→ WHAT THE TASK ASKS
Take the entries that follow and write them out again, word for word.

→ Collected data
──────
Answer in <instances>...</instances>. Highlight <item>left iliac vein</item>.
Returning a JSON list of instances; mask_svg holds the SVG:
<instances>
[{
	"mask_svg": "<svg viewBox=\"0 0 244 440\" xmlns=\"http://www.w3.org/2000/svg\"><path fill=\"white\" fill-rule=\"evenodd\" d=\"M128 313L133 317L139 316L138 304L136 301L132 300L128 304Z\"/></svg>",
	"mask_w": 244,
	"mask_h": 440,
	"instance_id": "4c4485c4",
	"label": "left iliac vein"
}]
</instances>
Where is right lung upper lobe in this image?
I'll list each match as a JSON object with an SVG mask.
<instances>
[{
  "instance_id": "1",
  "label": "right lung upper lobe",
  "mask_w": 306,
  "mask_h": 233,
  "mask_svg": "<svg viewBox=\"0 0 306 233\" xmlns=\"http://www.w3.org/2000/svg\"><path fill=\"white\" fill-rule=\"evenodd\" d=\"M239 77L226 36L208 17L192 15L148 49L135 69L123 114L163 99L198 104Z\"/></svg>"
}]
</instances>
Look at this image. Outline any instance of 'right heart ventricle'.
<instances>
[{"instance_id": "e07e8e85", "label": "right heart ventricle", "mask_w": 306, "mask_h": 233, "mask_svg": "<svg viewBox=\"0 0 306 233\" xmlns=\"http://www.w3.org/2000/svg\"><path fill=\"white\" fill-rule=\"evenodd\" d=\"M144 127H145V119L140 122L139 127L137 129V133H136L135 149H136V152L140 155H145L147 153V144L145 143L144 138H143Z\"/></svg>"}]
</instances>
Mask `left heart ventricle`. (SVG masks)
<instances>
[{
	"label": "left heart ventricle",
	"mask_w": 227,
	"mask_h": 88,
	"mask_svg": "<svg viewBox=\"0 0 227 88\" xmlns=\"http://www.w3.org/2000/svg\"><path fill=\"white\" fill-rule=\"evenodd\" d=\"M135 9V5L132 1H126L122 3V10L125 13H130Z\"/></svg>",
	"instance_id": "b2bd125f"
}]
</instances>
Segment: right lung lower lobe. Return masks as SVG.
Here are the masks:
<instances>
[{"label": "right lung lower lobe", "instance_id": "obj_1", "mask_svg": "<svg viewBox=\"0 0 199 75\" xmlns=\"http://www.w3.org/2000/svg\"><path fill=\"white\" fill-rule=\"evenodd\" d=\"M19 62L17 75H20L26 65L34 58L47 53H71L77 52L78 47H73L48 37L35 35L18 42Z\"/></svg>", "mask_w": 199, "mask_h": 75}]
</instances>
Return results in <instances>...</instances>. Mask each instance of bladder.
──────
→ TASK SOLUTION
Answer in <instances>...</instances>. Highlight <item>left iliac vein</item>.
Returning a JSON list of instances; mask_svg holds the SVG:
<instances>
[{
	"mask_svg": "<svg viewBox=\"0 0 244 440\" xmlns=\"http://www.w3.org/2000/svg\"><path fill=\"white\" fill-rule=\"evenodd\" d=\"M128 313L133 317L139 316L138 304L136 301L132 300L128 304Z\"/></svg>",
	"mask_w": 244,
	"mask_h": 440,
	"instance_id": "4c4485c4",
	"label": "left iliac vein"
}]
</instances>
Where is right lung upper lobe in this image?
I'll list each match as a JSON object with an SVG mask.
<instances>
[{
  "instance_id": "1",
  "label": "right lung upper lobe",
  "mask_w": 306,
  "mask_h": 233,
  "mask_svg": "<svg viewBox=\"0 0 306 233\" xmlns=\"http://www.w3.org/2000/svg\"><path fill=\"white\" fill-rule=\"evenodd\" d=\"M239 77L226 36L208 17L192 15L148 49L135 69L123 114L163 99L198 104Z\"/></svg>"
}]
</instances>
Look at this image. Outline any instance of 'right heart ventricle'.
<instances>
[{"instance_id": "e07e8e85", "label": "right heart ventricle", "mask_w": 306, "mask_h": 233, "mask_svg": "<svg viewBox=\"0 0 306 233\" xmlns=\"http://www.w3.org/2000/svg\"><path fill=\"white\" fill-rule=\"evenodd\" d=\"M144 127H145V119L140 122L139 127L137 129V133H136L135 149H136V152L140 155H145L147 153V144L145 143L144 138H143Z\"/></svg>"}]
</instances>
Mask `left heart ventricle`. (SVG masks)
<instances>
[{
	"label": "left heart ventricle",
	"mask_w": 227,
	"mask_h": 88,
	"mask_svg": "<svg viewBox=\"0 0 227 88\" xmlns=\"http://www.w3.org/2000/svg\"><path fill=\"white\" fill-rule=\"evenodd\" d=\"M135 9V5L132 1H126L122 3V10L125 13H130Z\"/></svg>",
	"instance_id": "b2bd125f"
}]
</instances>
Segment: right lung lower lobe. Return masks as SVG.
Here are the masks:
<instances>
[{"label": "right lung lower lobe", "instance_id": "obj_1", "mask_svg": "<svg viewBox=\"0 0 199 75\" xmlns=\"http://www.w3.org/2000/svg\"><path fill=\"white\" fill-rule=\"evenodd\" d=\"M19 62L17 75H20L26 65L34 58L47 53H71L77 52L78 47H73L48 37L35 35L18 42Z\"/></svg>", "mask_w": 199, "mask_h": 75}]
</instances>
Return results in <instances>...</instances>. Mask each instance of bladder.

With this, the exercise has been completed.